What is Big Data Technology?

What is Big Data? The answer is staggering. It is simply a new way of collecting, organizing and analyzing data. A new software tool to scan, process and analyze the huge amount of unstructured and structured data which cannot be processed traditionally or even manually is known as Big Data Technology. This implies that Big Data is more than simply storing information in your computer – it is also about gaining insights on how the world works and what can be done to make life better.

what is big data technology

As opposed to the old-school concept of IT investments in servers, storage and network infrastructure, today’s IT leaders are focusing on the ability to generate, analyze and leverage large amounts of data using a minimal IT footprint. IT leaders are starting to use advanced frameworks such as software-as-a-service (SaaS), cloud computing, and data visualization technologies to help them achieve this. To be successful, these new technologies require an open, collaborative approach across the entire organization. In other words, big data technologies are changing the foundation of how organizations collect, manage and analyze information and are changing the definition of IT itself.

Let’s take a closer look at some of the emerging technologies in this new fabric. One such technology is social media marketing. Companies like Google, Facebook, Twitter and LinkedIn have been collecting information about their users for years and are now using this information to deliver personalized services to consumers. Another popular technology is visual media, such as 3D maps, aerial photos, and action movies. Data from these sources can also be used for strategic data creation, such as understanding what neighborhoods and communities work best for specific purposes such as education, jobs and shopping.
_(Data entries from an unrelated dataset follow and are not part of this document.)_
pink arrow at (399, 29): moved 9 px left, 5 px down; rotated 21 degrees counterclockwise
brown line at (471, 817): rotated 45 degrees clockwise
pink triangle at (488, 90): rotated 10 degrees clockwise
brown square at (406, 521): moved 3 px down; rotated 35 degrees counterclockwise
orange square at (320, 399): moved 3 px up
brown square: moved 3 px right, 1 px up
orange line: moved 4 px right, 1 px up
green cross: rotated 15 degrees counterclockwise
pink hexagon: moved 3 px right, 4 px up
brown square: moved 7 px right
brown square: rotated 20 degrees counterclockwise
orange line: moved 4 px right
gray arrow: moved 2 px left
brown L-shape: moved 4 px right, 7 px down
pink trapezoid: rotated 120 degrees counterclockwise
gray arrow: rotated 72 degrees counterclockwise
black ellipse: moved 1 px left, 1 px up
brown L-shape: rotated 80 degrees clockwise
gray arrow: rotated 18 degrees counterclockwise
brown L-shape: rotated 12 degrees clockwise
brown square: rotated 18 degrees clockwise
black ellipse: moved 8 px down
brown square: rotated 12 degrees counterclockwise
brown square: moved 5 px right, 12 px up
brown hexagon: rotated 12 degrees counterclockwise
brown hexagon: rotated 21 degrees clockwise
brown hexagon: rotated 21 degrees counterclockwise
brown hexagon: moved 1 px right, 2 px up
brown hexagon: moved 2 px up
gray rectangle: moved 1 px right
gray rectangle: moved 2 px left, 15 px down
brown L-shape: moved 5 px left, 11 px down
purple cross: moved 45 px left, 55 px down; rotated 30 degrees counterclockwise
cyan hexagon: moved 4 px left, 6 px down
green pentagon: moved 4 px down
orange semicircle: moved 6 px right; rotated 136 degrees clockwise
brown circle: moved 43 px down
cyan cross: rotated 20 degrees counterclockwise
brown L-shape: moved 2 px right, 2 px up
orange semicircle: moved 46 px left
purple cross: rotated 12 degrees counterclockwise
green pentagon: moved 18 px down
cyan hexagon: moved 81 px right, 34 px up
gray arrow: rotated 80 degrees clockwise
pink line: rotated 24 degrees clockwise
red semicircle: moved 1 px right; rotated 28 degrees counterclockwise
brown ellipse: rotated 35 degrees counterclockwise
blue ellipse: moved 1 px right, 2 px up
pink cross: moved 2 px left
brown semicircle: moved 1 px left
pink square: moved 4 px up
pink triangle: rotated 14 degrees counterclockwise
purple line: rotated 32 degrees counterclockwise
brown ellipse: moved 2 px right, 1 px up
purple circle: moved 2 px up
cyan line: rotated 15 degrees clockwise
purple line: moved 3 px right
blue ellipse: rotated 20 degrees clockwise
Data visualization is one of the big data technologies of the 21st century. This refers to creating visual representations of data in a manner that is easy to understand and explore. Examples include GIS, visualizations, cartograms, heat maps, tensors, matrices, or neural networks. Machine learning is another term you may have heard before. Machine learning refers to using supervised artificial intelligence (AI) techniques to create software that can recognize patterns, make predictions and even act on those predictions.

Cloud computing is the foundation for many large scale data processing applications, such as e-commerce websites and big data analytics. The key difference between cloud services and the web services that we use every day is the fact that the latter do not run on the user’s computer, but rather on a virtual server. This virtual server is hosted by a third party and the user gets all of the resources on that server, including the network, storage, power, etc., for a fixed monthly rate. With today’s hosting prices, cloud services make a lot of sense.

Some popular open source solutions that go beyond simple file and report ingestion are Mongoose, Hadoop, Spark, and Json Script. Of course, the first two will make more sense if you look at what each product does. Mongoose is an open source project started at Facebook that provides a framework for efficiently managing complex data structures and tasks. It makes the job of building a database much easier by providing a model, a vocabulary, and a collection manager. Hadoop is another open source project started at Facebook that provides a platform for handling large amounts of data efficiently.

In addition to the cloud-based offerings from the aforementioned technologies, PrestoLite from IBM offers an easy way to ingest complex data sources and store them efficiently. PrestoLite supports the popular Presto format for BigDatus and works seamlessly with the Python, PHP, and Java platforms. The company that developed PrestoLite, IBM was one of the first to implement the XML Schema layer on top of the Open Database Language (OWL). This layer is what gives the product its ability to scale up to large volumes of streaming data without requiring the developer to change their server architecture significantly.

With all the advances in programming language technology and frameworks such as python and Spark, it has become much easier for applications and websites to scale up and run rapidly. This has given rise to the development of several different tools that help web developers and IT managers visualize and manage the data sets they have to deal with. The technologies like Hadoop, Spark, and PrestoLite aim to provide an open source solution for managing the large amount of data sets necessary for successful enterprise development. While the tools are not specifically designed for mobile apps and gaming, their ease of use and flexibility make them very appealing to the end user.